Provided material section start

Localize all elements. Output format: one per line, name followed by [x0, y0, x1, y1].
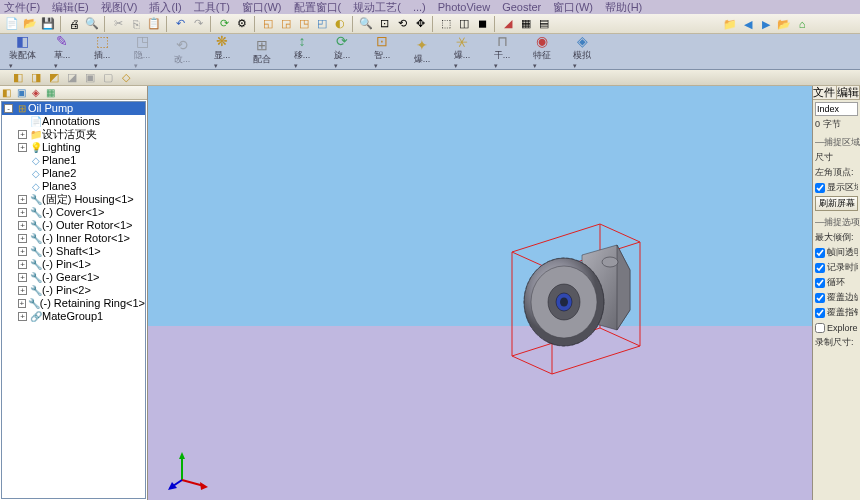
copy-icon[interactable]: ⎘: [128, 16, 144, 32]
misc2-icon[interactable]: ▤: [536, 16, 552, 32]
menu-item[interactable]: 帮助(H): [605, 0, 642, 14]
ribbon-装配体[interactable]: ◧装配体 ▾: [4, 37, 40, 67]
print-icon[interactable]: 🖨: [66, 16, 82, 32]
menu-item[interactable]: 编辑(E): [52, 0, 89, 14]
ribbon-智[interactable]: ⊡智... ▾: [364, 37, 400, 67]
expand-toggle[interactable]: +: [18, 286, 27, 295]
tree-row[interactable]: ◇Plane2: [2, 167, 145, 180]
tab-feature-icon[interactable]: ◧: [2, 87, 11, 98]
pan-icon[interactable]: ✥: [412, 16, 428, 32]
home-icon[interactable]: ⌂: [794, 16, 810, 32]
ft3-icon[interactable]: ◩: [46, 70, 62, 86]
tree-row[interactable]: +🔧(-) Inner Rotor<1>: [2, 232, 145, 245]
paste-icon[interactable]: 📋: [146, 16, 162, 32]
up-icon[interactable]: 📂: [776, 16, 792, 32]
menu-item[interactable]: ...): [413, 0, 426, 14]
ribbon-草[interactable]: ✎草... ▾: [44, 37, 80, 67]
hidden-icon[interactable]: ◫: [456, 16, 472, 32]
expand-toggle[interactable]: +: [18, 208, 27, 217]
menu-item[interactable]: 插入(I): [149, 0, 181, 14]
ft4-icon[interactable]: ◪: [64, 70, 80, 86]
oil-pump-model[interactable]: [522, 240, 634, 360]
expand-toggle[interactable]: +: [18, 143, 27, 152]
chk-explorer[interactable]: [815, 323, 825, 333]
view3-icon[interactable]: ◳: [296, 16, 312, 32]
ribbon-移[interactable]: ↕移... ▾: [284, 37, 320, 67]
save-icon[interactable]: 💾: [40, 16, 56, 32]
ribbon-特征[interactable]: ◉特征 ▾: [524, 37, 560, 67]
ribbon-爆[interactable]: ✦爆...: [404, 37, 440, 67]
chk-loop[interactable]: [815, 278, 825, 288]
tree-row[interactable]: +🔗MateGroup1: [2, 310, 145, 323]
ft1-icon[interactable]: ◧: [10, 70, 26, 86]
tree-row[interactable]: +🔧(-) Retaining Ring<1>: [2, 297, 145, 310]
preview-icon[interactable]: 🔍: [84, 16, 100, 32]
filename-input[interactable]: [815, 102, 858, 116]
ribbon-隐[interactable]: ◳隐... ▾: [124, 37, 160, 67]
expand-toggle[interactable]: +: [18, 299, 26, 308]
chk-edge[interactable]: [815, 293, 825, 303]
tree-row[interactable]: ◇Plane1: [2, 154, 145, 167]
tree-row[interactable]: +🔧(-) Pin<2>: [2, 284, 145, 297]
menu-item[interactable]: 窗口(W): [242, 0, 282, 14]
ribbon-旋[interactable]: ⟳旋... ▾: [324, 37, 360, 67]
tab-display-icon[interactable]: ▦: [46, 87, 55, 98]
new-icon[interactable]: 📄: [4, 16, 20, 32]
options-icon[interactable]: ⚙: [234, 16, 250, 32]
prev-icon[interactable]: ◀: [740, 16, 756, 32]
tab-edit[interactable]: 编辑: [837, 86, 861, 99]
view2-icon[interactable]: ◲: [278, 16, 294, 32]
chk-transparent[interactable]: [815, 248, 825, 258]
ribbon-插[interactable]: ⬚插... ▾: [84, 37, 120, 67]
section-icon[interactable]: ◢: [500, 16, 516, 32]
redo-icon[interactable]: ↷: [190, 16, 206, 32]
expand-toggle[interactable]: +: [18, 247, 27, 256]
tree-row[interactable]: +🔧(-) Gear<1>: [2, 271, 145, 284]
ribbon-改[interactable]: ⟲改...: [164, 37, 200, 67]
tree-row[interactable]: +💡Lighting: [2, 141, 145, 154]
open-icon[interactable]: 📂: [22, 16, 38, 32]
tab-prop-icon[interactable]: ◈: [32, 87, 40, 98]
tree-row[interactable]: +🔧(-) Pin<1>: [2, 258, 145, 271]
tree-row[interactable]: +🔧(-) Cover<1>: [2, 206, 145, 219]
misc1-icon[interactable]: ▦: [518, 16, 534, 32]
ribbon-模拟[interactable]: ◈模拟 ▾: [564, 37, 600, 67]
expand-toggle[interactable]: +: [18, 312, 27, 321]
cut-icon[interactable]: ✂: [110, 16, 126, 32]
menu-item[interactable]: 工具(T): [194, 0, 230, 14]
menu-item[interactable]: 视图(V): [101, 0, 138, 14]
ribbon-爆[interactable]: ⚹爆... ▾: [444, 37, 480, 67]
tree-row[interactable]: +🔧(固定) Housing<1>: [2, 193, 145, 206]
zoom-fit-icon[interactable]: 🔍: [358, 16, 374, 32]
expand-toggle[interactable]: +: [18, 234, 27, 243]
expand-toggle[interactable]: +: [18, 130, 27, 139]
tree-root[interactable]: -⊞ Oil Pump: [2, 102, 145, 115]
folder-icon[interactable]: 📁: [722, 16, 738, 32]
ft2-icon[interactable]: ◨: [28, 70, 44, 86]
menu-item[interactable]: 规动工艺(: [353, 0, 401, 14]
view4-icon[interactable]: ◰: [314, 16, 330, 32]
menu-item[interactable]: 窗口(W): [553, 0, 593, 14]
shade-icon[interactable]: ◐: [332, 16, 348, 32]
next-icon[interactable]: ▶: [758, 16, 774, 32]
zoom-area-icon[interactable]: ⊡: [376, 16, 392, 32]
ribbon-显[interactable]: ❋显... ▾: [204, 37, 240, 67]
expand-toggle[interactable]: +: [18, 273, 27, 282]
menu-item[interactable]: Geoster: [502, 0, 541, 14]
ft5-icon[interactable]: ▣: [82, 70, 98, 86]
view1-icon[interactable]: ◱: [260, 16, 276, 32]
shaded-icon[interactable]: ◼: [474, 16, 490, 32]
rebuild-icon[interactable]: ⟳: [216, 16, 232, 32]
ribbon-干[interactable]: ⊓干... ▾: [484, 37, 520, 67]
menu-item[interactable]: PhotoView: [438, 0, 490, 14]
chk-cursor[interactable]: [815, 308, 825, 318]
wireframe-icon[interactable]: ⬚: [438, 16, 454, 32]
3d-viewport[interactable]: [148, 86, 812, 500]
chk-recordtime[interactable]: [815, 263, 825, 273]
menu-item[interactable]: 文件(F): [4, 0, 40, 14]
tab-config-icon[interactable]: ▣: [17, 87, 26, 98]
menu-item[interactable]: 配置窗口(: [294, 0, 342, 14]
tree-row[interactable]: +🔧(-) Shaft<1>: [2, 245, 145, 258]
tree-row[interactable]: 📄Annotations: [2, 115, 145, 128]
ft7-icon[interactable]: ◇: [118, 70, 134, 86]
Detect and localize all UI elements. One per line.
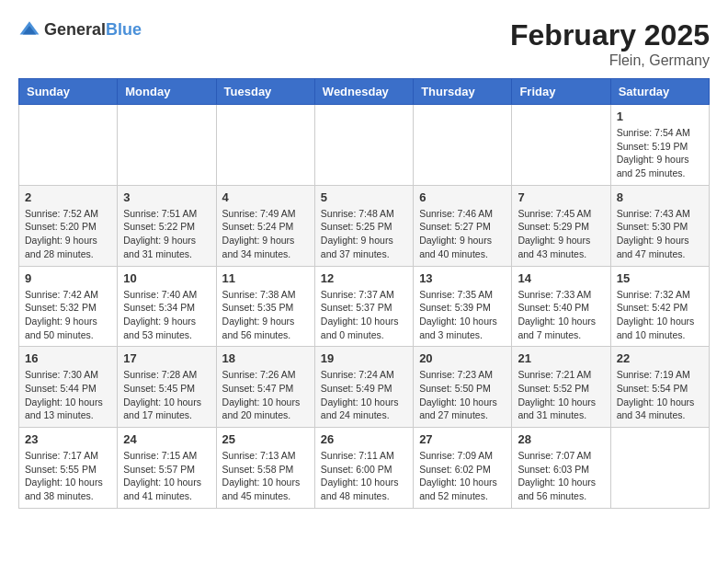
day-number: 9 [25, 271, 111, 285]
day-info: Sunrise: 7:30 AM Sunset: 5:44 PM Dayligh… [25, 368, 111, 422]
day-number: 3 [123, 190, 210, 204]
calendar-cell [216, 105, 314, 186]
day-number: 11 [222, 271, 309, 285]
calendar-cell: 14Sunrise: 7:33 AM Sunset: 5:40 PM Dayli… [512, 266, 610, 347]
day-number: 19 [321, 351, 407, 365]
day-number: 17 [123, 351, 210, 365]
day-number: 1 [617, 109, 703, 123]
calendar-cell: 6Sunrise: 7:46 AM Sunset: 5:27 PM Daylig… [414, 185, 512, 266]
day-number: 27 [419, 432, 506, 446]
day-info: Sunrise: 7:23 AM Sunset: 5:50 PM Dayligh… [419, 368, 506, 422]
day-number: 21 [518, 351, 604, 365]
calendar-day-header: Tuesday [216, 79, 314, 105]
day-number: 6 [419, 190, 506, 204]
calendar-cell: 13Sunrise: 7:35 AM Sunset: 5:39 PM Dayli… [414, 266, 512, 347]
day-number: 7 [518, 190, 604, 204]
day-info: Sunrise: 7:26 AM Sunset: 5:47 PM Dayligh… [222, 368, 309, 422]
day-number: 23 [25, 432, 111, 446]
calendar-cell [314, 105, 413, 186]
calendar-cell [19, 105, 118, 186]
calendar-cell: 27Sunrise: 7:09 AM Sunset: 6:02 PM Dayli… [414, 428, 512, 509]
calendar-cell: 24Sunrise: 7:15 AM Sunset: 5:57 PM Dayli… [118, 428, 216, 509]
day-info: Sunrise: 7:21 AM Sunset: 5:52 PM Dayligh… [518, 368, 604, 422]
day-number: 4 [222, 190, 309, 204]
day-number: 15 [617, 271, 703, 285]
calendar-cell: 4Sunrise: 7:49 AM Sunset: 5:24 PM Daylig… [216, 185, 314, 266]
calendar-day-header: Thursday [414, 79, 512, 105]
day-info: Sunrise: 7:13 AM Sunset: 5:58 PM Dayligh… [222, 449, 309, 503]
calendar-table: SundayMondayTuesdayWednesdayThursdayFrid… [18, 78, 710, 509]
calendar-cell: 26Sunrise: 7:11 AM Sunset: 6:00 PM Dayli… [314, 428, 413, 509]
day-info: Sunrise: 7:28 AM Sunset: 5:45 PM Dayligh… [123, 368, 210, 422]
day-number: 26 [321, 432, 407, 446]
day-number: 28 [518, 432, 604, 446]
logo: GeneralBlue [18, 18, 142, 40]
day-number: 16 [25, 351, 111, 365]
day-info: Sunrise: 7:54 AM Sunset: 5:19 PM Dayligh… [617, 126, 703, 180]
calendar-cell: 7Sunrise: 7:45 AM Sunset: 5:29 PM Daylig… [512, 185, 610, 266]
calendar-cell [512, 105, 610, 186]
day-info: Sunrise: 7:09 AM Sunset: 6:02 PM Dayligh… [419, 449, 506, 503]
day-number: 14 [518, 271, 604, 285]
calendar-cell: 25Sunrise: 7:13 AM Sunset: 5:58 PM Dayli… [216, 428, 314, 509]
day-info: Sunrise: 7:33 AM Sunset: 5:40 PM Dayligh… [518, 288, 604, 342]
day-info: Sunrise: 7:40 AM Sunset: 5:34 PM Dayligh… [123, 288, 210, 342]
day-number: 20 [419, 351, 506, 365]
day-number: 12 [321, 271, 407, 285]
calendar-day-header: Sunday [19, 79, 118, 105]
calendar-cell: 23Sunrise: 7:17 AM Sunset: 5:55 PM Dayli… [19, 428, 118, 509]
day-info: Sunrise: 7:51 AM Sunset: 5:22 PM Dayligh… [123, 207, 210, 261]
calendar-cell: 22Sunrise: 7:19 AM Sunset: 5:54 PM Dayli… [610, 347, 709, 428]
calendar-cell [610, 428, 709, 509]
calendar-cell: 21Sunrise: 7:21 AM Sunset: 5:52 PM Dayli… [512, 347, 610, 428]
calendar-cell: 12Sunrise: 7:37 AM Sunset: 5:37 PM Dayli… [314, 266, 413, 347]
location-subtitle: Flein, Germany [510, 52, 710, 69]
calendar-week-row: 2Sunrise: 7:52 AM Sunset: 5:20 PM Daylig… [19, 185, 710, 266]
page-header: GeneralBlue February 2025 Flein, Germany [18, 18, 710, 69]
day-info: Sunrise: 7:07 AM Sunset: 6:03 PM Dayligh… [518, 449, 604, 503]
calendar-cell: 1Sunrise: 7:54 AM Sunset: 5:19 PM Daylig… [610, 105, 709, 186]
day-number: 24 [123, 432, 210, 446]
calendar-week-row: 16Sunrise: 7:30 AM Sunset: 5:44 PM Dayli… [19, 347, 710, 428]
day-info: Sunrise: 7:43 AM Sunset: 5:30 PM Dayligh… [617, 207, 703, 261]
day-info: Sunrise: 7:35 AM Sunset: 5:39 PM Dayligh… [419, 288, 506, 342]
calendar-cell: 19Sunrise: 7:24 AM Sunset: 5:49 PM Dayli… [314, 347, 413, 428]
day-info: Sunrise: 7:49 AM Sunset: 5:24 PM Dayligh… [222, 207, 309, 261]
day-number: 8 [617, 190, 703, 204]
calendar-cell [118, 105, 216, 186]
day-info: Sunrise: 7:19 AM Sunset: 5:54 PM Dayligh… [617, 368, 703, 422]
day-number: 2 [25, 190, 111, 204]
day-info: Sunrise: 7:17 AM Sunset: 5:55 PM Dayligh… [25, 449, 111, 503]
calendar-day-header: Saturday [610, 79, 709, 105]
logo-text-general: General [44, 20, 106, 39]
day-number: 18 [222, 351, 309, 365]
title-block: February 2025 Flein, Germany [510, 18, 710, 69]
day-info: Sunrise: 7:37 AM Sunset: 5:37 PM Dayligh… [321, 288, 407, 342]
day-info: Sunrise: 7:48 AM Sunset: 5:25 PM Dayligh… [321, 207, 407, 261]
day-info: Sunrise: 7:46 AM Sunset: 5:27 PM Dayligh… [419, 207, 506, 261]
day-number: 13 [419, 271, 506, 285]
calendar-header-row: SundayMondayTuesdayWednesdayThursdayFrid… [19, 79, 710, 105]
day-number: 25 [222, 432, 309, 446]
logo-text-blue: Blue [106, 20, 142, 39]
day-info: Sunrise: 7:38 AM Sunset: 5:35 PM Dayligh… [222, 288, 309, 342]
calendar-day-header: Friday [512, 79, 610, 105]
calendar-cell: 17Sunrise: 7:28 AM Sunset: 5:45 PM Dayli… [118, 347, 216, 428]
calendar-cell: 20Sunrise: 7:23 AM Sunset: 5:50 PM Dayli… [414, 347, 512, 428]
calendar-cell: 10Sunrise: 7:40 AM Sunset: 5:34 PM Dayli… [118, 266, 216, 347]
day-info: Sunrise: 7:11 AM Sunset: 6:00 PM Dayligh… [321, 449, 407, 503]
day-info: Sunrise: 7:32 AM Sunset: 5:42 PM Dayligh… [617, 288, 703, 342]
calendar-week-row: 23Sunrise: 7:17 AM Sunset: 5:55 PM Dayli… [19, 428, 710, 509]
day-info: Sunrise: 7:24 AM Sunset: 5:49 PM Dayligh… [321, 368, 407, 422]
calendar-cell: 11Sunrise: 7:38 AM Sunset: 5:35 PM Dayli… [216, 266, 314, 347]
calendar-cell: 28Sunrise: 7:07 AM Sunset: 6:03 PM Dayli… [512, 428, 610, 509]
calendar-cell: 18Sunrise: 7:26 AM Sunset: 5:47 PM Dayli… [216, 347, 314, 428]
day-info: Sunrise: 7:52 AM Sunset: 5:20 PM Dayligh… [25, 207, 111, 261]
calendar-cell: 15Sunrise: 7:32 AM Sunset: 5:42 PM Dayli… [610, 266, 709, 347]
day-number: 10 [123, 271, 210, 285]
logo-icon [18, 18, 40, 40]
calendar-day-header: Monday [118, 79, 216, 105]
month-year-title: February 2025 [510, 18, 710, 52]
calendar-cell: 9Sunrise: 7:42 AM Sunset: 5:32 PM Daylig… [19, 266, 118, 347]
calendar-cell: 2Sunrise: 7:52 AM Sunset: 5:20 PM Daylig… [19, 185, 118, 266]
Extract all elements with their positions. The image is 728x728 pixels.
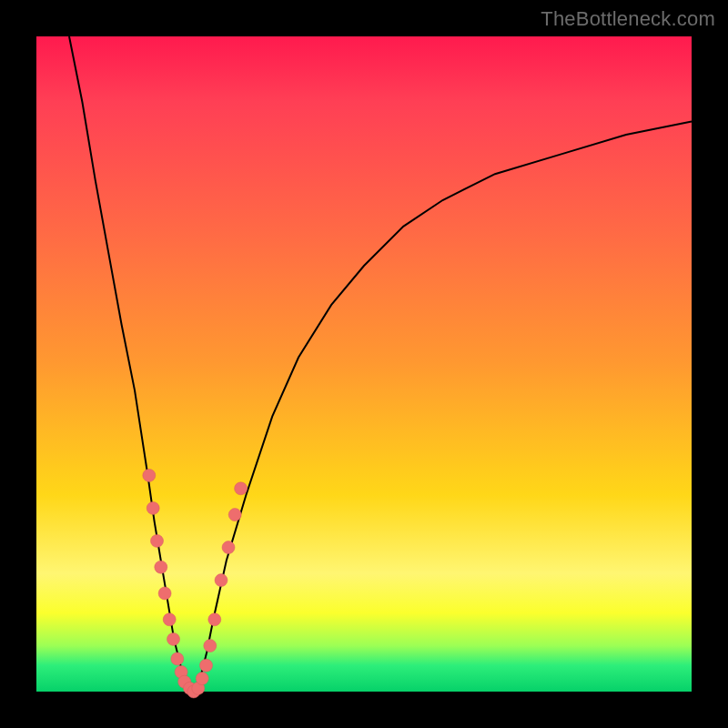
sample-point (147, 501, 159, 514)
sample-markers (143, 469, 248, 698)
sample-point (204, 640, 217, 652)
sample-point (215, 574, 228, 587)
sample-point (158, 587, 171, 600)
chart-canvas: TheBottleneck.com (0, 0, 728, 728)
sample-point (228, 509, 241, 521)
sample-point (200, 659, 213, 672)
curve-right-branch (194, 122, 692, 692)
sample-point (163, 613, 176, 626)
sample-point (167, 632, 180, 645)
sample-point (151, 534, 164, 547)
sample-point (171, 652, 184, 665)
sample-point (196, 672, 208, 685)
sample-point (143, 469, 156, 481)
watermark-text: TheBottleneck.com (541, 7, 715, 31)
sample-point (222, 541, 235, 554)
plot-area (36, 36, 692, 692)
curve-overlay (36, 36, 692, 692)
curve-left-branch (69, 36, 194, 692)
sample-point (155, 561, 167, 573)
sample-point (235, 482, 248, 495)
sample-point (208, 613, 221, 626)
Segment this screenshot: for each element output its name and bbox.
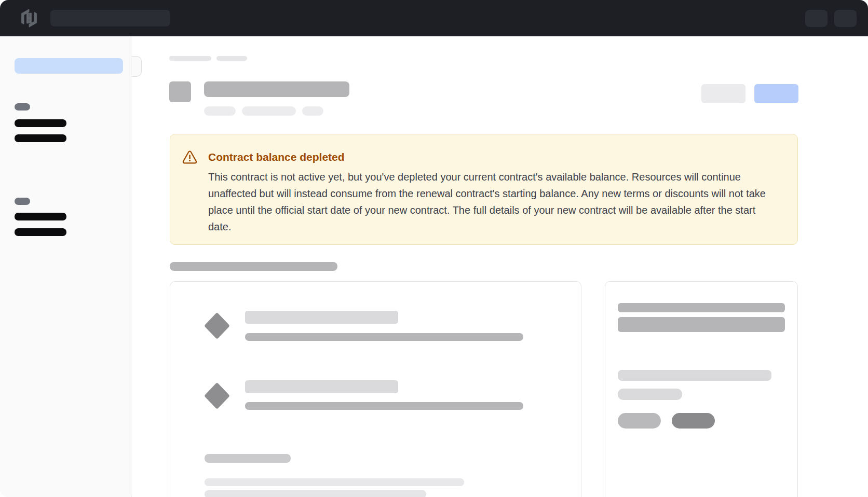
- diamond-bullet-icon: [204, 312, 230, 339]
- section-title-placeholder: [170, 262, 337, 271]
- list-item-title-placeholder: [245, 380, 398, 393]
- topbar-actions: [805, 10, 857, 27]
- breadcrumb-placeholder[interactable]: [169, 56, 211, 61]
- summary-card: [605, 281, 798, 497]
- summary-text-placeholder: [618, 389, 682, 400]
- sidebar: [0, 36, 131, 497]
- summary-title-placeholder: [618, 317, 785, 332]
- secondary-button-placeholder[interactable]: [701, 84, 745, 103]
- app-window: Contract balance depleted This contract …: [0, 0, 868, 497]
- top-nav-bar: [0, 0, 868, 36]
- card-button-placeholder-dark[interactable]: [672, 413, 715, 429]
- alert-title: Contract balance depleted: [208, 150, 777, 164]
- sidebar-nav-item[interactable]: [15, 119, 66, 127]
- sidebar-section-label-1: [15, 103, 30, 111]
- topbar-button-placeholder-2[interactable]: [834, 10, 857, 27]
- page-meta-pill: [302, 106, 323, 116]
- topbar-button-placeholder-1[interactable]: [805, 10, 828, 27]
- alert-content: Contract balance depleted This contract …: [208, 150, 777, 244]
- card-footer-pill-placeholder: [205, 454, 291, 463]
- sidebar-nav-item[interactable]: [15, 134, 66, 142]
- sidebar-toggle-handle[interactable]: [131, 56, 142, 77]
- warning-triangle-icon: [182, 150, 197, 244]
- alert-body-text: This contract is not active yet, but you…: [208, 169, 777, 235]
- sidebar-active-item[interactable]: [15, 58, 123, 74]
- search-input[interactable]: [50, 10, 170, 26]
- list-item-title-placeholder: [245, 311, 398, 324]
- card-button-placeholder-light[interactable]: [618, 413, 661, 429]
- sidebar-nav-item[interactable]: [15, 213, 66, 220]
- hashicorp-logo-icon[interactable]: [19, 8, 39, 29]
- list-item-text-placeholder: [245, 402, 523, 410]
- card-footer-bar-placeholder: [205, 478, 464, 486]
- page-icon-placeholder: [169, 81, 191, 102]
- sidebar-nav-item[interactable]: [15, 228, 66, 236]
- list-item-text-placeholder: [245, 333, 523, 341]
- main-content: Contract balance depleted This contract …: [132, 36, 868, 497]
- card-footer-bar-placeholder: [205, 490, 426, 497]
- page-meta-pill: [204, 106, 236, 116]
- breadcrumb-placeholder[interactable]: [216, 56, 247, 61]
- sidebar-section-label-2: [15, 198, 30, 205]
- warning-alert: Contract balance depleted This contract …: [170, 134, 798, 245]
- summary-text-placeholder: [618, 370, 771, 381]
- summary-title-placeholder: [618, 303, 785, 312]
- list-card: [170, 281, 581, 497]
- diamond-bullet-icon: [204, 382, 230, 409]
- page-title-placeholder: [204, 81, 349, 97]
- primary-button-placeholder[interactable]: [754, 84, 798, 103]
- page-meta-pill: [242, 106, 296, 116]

Provided material section end

### Required action
Where the word "label" occurs in a line of the records, copy that line.

### Solution
- sidebar-section-label-1: [15, 103, 30, 111]
- sidebar-section-label-2: [15, 198, 30, 205]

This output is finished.